Technically, needlepoint is stitching done on canvas that has even vertical and horizontal threads. Designs can be painted or printed on the canvas and stitches are made with color coordinated thread. There is also counted Canvaswork using a printed pattern just like counted cross stitch. Because the stitching is done on canvas, it should actually be called Canvaswork with three sub-categories: needlepoint, petit point, and Bargello.
Needlepoint is stitched on mesh canvas with a count of 16-18 holes per inch or less.
Petit point is worked on very fine canvas having 16 or more holes per inch. It is often done on materials such as silk gauze. Brenda Kocher has designed a Florentine Iris (1406A) for 40-count silk gauze that would count as petit point.
Bargello consists of a design laid out in a mathematical pattern using long and short stitches. There are two types of Bargello patterns: Florentine and Hungarian, however, their history is a mystery. It is thought the name originates from a series of chairs found in the Bargello palace in Florence, which have a “flame stitch” pattern. (reference link) Traditional Bargello consists of straight stitches that are worked vertically in a stair-step pattern to create a zig-zag or arch design. The stitch length can vary depending on the design. Bargello stitches should completely cover the canvas. A couple of excellent books are Bargello Revisited (1396) and Creating Contemporary Bargello, a Designer’s Guide (1468). There are also some great patterns including Laura J. Perin’s new "Bargello & Roses" (1552E) and Lois Caron’s (Caron Collection) "Bargello Primer" (155-106-0026).
Work Basket
CANVAS – Canvas is considered an open evenweave fabric that can be made from a variety of materials including cotton, polyester, and silk. Most of the canvas we carry is stiff. When canvas is manufactured it goes through a process to add starch (or sizing) to the threads. This gives the fabric the strength it needs for canvas or rug work. The basic canvas comes in three types: Interlock, Penelope, and Mono.
- Interlock canvas has a double weft and single warp.
- Penelope canvas has a double weft and warp. You can use the pair together or split them for specialty stitches so it is great for intricate patterns.

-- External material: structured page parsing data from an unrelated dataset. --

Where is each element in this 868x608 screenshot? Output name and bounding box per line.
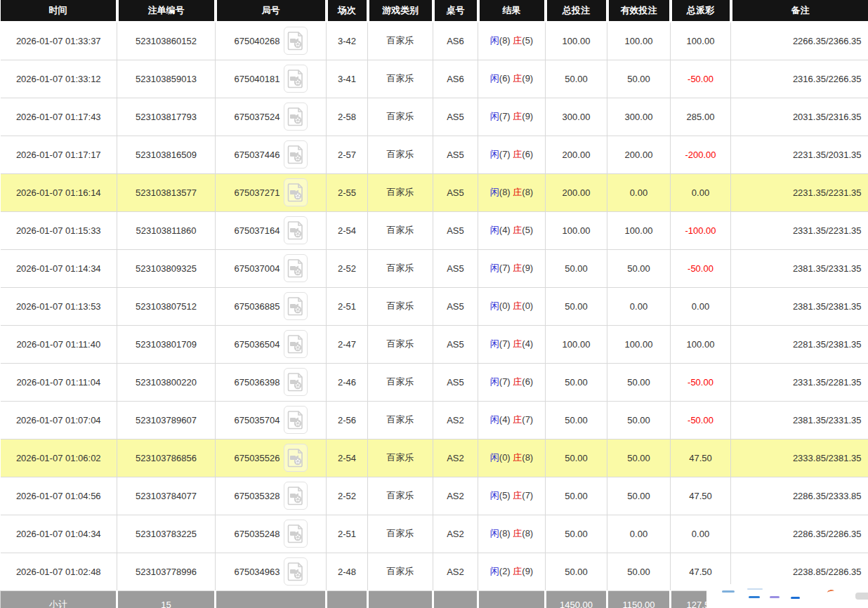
round-number: 675035328 xyxy=(234,491,280,501)
video-replay-icon[interactable] xyxy=(284,254,308,282)
result-player-score: (4) xyxy=(499,414,511,425)
round-cell-content: 675035248 xyxy=(234,520,307,548)
cell-game-type: 百家乐 xyxy=(368,287,433,325)
cell-round: 675035328 xyxy=(216,477,327,515)
video-replay-icon[interactable] xyxy=(284,520,308,548)
result-banker-score: (9) xyxy=(522,73,533,84)
video-replay-icon[interactable] xyxy=(284,406,308,434)
video-replay-icon[interactable] xyxy=(284,292,308,320)
cell-game-type: 百家乐 xyxy=(368,249,433,287)
cell-total-bet: 50.00 xyxy=(546,60,607,98)
cell-valid-bet: 50.00 xyxy=(607,249,671,287)
result-banker-score: (9) xyxy=(522,263,533,273)
table-row[interactable]: 2026-01-07 01:11:04523103800220675036398… xyxy=(1,363,868,401)
cell-total-bet: 100.00 xyxy=(546,325,607,363)
cell-bet-id: 523103811860 xyxy=(117,211,216,249)
cell-session: 2-55 xyxy=(327,173,368,211)
video-replay-icon[interactable] xyxy=(284,65,308,93)
cell-valid-bet: 100.00 xyxy=(607,325,671,363)
result-player-label: 闲 xyxy=(490,452,499,463)
cell-valid-bet: 50.00 xyxy=(607,60,671,98)
cell-bet-id: 523103860152 xyxy=(117,22,216,60)
cell-total-bet: 50.00 xyxy=(546,439,607,477)
result-banker-label: 庄 xyxy=(513,111,522,121)
footer-valid-bet: 1150.00 xyxy=(607,590,671,608)
result-player-score: (7) xyxy=(499,263,511,273)
round-cell-content: 675037004 xyxy=(234,254,307,282)
round-number: 675037524 xyxy=(234,112,280,122)
round-cell-content: 675036885 xyxy=(234,292,307,320)
cell-time: 2026-01-07 01:04:34 xyxy=(1,515,117,553)
video-replay-icon[interactable] xyxy=(284,103,308,131)
table-row[interactable]: 2026-01-07 01:13:53523103807512675036885… xyxy=(1,287,868,325)
video-replay-icon[interactable] xyxy=(284,178,308,206)
table-row[interactable]: 2026-01-07 01:11:40523103801709675036504… xyxy=(1,325,868,363)
cell-session: 3-42 xyxy=(327,22,368,60)
round-number: 675037164 xyxy=(234,225,280,236)
video-replay-icon[interactable] xyxy=(284,216,308,244)
table-row[interactable]: 2026-01-07 01:33:12523103859013675040181… xyxy=(1,60,868,98)
cell-remark: 2381.35/2381.35 xyxy=(731,287,868,325)
col-header-total-payout: 总派彩 xyxy=(671,0,731,22)
cell-valid-bet: 200.00 xyxy=(607,136,671,173)
video-replay-icon[interactable] xyxy=(284,140,308,168)
table-row[interactable]: 2026-01-07 01:33:37523103860152675040268… xyxy=(1,22,868,60)
cell-round: 675036885 xyxy=(216,287,327,325)
round-number: 675035248 xyxy=(234,529,280,539)
col-header-round: 局号 xyxy=(216,0,327,22)
result-player-label: 闲 xyxy=(490,490,499,501)
cell-result: 闲(7) 庄(6) xyxy=(478,363,546,401)
artifact-dash xyxy=(722,590,735,593)
cell-remark: 2381.35/2331.35 xyxy=(731,249,868,287)
table-row[interactable]: 2026-01-07 01:15:33523103811860675037164… xyxy=(1,211,868,249)
cell-total-bet: 300.00 xyxy=(546,98,607,136)
result-banker-label: 庄 xyxy=(513,376,522,387)
artifact-dash xyxy=(791,597,800,599)
result-banker-score: (4) xyxy=(522,338,533,349)
cell-bet-id: 523103778996 xyxy=(117,553,216,590)
result-player-score: (7) xyxy=(499,376,511,387)
cell-round: 675035526 xyxy=(216,439,327,477)
table-row[interactable]: 2026-01-07 01:07:04523103789607675035704… xyxy=(1,401,868,439)
cell-time: 2026-01-07 01:02:48 xyxy=(1,553,117,590)
video-replay-icon[interactable] xyxy=(284,330,308,358)
video-replay-icon[interactable] xyxy=(284,482,308,510)
cell-table-no: AS5 xyxy=(433,173,478,211)
table-row[interactable]: 2026-01-07 01:06:02523103786856675035526… xyxy=(1,439,868,477)
result-banker-label: 庄 xyxy=(513,149,522,159)
table-row[interactable]: 2026-01-07 01:14:34523103809325675037004… xyxy=(1,249,868,287)
cell-total-payout: -50.00 xyxy=(671,401,731,439)
cell-round: 675037446 xyxy=(216,136,327,173)
round-cell-content: 675035704 xyxy=(234,406,307,434)
col-header-remark: 备注 xyxy=(731,0,868,22)
cell-result: 闲(4) 庄(7) xyxy=(478,401,546,439)
cell-table-no: AS6 xyxy=(433,22,478,60)
video-replay-icon[interactable] xyxy=(284,444,308,472)
cell-total-bet: 50.00 xyxy=(546,401,607,439)
cell-round: 675037524 xyxy=(216,98,327,136)
footer-row-count: 15 xyxy=(117,590,216,608)
video-replay-icon[interactable] xyxy=(284,368,308,396)
table-row[interactable]: 2026-01-07 01:04:34523103783225675035248… xyxy=(1,515,868,553)
video-replay-icon[interactable] xyxy=(284,557,308,586)
table-row[interactable]: 2026-01-07 01:17:43523103817793675037524… xyxy=(1,98,868,136)
cell-session: 2-51 xyxy=(327,287,368,325)
render-artifact-strip xyxy=(717,586,861,595)
cell-round: 675037004 xyxy=(216,249,327,287)
result-banker-label: 庄 xyxy=(513,263,522,273)
cell-result: 闲(7) 庄(6) xyxy=(478,136,546,173)
result-player-score: (5) xyxy=(499,490,511,501)
result-banker-label: 庄 xyxy=(513,225,522,235)
cell-total-payout: -50.00 xyxy=(671,363,731,401)
cell-time: 2026-01-07 01:07:04 xyxy=(1,401,117,439)
table-row[interactable]: 2026-01-07 01:17:17523103816509675037446… xyxy=(1,136,868,173)
table-row[interactable]: 2026-01-07 01:16:14523103813577675037271… xyxy=(1,173,868,211)
video-replay-icon[interactable] xyxy=(284,27,308,55)
cell-time: 2026-01-07 01:06:02 xyxy=(1,439,117,477)
table-row[interactable]: 2026-01-07 01:04:56523103784077675035328… xyxy=(1,477,868,515)
cell-result: 闲(7) 庄(4) xyxy=(478,325,546,363)
cell-table-no: AS2 xyxy=(433,553,478,590)
cell-session: 2-57 xyxy=(327,136,368,173)
cell-valid-bet: 300.00 xyxy=(607,98,671,136)
footer-empty-game xyxy=(368,590,433,608)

- Mono canvas has a single thread warp and weft. It comes in a variety of colors and counts from 10 to 18. We carry the 18 count on a 40″ bolt in several colors including vintage and metallic.
Silk Gauze is a fabric that you probably wouldn’t consider to be a canvas, but it technically is. This is a very fine, lightweight, single-thread canvas. It is sold as cut pieces or already in a mat. We have it both ways.
- In a mat, 40 count, 4″ x 4″ design area (800-466-4044)
- Pre-cut 32-count, 18″ x 20″ (800-742-0032)
- Pre-cut 40-count, 18″ x 20″ (800-742-0040)
You want to use tapestry needles because they have blunt points with long, enlarged eyes, which keeps the thread from getting flat or worn. The blunt points keep you from splitting the threads or fibers as you stitch.
Many people use a frame or stretcher bars to help keep their canvas from distorting during stitching. I find it helps to keep my tension even and minimizes my counting mistakes.
More designers are experimenting with a wide variety of threads and fibers to add color and dimension to the stitching. Don’t be afraid to try something new or change the color scheme to match your style.
A laying tool or a large needle is a must to get your stitches to lay flat. If you stroke the thread as you pull, it will also help to cover better. A laying tool is a very personal choice, so look around; ask other stitchers if you could borrow theirs to try for a stitch or two. Once you find one you really like, get two!! You’ll find they are something you cannot live without once you get used to using them. We have gotten a popular bone needle (6745) back in stock. Another great choice would be the Random Spiral Hand Carved bone laying tool (6743B).
Preparing Your Work
You will want to cut your canvas several inches larger than your design area. How much will depend on the type of frame you are using and how you plan to finish the piece. Then get a frame or stretcher bars to fit the outside dimensions of the canvas. I like to cover the edges of my canvas before putting them in the frame. Many people say not to use masking tape, but it is still my favorite. Because I use the masking tape, I cut it an additional inch wider so that I can cut off the part that has the sticky tape residue.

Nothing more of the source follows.